**Exercise goal**: Give the total number of lines in the data below that include "Search", and nothing else.

Top of Data to process

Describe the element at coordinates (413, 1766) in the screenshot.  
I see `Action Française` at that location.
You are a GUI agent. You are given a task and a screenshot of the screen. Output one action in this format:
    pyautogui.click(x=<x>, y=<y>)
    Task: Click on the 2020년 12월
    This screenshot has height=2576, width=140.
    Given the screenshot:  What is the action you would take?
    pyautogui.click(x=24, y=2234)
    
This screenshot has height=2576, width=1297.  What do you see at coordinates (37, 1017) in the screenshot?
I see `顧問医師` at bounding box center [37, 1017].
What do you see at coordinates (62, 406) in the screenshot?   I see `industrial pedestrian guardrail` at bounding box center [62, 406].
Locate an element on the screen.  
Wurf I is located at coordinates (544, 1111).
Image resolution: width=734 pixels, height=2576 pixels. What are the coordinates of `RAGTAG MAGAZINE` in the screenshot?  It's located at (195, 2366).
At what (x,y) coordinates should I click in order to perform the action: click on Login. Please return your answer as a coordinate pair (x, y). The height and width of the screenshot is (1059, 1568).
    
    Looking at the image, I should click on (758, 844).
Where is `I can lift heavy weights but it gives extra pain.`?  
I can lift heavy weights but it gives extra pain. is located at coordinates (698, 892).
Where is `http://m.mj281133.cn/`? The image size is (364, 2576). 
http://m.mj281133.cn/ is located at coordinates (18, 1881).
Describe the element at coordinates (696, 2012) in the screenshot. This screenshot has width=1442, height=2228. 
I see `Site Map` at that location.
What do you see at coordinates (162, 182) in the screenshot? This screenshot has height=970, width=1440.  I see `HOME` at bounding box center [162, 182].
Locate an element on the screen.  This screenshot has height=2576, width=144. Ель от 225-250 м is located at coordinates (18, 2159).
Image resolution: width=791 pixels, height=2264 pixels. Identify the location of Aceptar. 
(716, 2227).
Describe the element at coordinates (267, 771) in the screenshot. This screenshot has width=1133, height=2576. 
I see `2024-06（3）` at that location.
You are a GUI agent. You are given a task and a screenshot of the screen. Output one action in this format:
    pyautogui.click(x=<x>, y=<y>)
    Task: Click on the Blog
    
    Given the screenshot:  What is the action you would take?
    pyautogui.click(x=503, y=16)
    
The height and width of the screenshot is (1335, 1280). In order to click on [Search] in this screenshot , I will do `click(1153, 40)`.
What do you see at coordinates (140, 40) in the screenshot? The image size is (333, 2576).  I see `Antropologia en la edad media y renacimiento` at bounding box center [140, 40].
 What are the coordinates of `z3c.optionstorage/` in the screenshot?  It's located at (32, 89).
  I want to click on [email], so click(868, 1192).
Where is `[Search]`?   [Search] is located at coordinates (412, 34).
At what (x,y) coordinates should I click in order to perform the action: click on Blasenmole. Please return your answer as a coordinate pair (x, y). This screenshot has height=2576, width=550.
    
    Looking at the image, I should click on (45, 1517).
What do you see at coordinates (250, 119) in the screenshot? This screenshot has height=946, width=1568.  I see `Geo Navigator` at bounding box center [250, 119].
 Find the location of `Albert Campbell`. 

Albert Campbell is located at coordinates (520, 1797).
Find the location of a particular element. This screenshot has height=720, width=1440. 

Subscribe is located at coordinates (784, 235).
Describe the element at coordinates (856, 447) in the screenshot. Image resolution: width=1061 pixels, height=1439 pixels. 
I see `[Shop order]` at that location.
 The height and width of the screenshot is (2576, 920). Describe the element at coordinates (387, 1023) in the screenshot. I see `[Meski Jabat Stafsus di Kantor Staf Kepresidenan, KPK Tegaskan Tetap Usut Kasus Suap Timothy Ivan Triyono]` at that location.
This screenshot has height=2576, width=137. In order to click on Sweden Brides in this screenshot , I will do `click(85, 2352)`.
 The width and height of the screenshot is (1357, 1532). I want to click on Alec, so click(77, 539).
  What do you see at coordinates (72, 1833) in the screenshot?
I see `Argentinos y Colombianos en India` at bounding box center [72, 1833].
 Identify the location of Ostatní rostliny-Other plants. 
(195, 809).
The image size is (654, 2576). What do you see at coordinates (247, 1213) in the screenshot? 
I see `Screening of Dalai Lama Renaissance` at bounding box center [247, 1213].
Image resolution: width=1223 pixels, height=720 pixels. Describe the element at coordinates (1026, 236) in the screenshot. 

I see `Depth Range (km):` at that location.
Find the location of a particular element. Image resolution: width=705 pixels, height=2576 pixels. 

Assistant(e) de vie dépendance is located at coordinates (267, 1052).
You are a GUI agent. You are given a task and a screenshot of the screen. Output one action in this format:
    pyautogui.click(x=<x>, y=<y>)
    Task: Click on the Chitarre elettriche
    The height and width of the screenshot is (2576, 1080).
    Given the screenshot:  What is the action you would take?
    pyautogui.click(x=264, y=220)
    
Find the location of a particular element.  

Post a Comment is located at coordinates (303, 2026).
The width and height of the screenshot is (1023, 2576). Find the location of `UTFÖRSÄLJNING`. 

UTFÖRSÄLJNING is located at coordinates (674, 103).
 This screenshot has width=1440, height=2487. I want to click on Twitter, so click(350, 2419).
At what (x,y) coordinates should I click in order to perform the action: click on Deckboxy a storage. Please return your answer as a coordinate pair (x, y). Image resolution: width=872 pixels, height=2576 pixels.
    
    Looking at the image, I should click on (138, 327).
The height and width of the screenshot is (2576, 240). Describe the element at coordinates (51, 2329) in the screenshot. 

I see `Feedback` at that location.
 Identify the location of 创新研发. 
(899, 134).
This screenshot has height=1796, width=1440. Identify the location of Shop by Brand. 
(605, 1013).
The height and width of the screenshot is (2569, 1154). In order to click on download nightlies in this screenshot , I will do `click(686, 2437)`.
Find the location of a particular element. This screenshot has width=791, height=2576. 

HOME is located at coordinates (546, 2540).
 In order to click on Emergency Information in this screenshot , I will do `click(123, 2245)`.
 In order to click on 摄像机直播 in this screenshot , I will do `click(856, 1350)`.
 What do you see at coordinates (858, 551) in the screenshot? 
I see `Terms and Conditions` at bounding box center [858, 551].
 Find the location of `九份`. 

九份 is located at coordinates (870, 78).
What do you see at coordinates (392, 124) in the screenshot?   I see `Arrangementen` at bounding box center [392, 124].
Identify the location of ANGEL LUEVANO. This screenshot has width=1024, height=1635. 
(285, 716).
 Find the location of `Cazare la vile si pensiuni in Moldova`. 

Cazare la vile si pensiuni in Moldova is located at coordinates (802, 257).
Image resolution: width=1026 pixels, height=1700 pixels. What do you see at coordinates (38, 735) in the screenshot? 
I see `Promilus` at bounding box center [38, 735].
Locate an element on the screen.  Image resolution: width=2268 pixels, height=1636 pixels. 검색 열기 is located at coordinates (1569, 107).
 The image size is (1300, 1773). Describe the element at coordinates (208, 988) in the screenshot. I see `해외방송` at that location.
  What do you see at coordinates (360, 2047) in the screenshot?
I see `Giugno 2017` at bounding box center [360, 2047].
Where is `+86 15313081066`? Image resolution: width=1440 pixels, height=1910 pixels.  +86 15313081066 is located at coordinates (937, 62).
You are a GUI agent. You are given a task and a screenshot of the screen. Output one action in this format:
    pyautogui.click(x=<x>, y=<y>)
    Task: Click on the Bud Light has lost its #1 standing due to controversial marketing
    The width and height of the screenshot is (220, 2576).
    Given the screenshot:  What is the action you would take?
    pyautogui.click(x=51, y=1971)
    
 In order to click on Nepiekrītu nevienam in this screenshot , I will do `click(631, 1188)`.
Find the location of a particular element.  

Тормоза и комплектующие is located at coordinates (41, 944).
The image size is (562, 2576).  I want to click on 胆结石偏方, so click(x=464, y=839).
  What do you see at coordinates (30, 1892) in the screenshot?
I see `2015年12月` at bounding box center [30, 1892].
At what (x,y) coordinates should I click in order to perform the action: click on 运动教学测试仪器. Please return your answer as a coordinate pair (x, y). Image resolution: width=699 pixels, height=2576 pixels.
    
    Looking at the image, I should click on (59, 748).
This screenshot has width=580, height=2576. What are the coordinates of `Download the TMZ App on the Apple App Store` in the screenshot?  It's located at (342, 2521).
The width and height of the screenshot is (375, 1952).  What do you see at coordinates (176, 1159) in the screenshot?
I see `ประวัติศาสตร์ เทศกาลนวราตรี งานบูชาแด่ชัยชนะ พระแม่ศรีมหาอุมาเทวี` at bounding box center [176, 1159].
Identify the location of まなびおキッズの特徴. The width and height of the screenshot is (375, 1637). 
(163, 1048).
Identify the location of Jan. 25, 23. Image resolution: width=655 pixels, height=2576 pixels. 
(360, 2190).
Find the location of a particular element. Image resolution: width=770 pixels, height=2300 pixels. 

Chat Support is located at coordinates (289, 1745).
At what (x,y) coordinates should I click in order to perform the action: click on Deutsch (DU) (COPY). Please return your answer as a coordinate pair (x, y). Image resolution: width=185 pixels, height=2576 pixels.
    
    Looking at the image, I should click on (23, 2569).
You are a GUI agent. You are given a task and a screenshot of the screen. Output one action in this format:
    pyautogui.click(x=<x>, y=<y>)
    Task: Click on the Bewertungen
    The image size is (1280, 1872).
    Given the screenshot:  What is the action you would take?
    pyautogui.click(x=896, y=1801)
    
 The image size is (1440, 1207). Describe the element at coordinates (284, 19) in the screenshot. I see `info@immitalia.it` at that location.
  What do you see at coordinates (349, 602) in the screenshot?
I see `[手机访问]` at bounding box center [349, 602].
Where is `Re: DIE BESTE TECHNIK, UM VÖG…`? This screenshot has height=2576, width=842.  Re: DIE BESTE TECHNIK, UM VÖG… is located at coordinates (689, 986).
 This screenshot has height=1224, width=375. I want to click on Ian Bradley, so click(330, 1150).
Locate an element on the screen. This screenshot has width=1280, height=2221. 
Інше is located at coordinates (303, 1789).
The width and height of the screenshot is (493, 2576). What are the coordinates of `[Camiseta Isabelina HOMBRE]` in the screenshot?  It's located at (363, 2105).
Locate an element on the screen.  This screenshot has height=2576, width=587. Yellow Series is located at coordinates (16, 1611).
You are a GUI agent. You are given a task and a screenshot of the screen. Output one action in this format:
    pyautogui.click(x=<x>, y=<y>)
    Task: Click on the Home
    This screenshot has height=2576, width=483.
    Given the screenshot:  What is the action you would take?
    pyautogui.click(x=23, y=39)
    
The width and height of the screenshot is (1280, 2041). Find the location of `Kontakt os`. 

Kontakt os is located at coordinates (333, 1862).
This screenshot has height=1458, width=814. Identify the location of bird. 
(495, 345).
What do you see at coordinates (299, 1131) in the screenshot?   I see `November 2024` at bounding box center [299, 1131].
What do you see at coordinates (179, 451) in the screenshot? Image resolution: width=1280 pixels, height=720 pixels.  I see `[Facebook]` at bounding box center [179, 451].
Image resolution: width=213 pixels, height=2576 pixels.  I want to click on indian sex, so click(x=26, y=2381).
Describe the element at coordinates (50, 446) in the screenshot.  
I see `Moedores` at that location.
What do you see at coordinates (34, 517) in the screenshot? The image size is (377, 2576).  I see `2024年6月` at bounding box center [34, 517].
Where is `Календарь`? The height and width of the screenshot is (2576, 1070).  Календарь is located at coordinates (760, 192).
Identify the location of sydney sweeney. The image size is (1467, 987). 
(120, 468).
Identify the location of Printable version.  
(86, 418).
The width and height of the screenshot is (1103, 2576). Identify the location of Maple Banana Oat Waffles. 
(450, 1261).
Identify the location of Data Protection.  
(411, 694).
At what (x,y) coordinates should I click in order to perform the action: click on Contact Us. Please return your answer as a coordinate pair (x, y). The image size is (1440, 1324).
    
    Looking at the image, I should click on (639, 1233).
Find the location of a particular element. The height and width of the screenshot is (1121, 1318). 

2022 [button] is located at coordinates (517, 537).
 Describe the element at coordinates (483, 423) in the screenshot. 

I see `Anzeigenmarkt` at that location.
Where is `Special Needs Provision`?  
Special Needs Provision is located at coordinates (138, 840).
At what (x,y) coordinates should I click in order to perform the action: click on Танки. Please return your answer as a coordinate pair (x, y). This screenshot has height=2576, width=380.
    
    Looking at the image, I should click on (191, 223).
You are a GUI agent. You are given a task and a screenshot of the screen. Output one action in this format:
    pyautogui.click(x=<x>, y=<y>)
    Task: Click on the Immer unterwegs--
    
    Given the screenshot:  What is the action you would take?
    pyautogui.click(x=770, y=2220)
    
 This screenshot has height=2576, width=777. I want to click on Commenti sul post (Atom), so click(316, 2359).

Bottom of Data to process

**Response to the exercise**: 2